### Exercise inputs
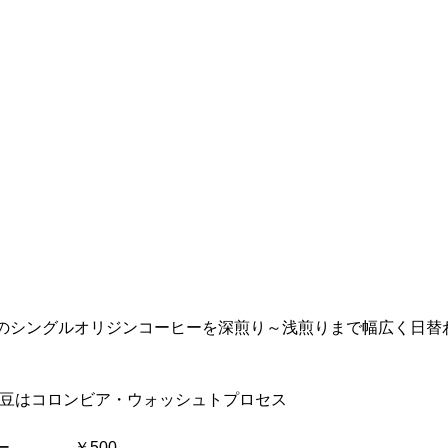
のシングルオリジンコーヒーを深煎り～浅煎りまで幅広く日替
ヒー豆はコロンビア・ウォッシュトプロセス
　　　　￥500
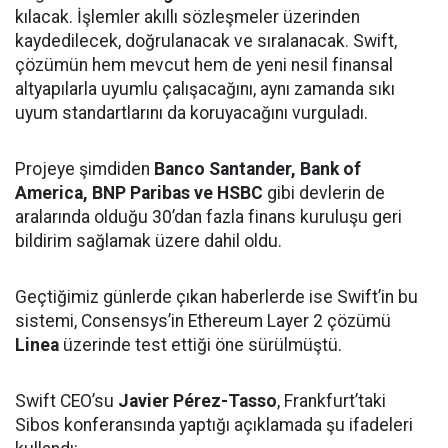
kılacak. İşlemler akıllı sözleşmeler üzerinden
kaydedilecek, doğrulanacak ve sıralanacak. Swift,
çözümün hem mevcut hem de yeni nesil finansal
altyapılarla uyumlu çalışacağını, aynı zamanda sıkı
uyum standartlarını da koruyacağını vurguladı.
Projeye şimdiden
Banco Santander, Bank of
America, BNP Paribas ve HSBC
gibi devlerin de
aralarında olduğu 30’dan fazla finans kuruluşu geri
bildirim sağlamak üzere dahil oldu.
Geçtiğimiz günlerde çıkan haberlerde ise Swift’in bu
sistemi, Consensys’in Ethereum Layer 2 çözümü
Linea
üzerinde test ettiği öne sürülmüştü.
Swift CEO’su
Javier Pérez-Tasso
, Frankfurt’taki
Sibos konferansında yaptığı açıklamada şu ifadeleri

### Task brief
Report the number of lines above containing the word "Swift", with no other text.

### Solved problem
3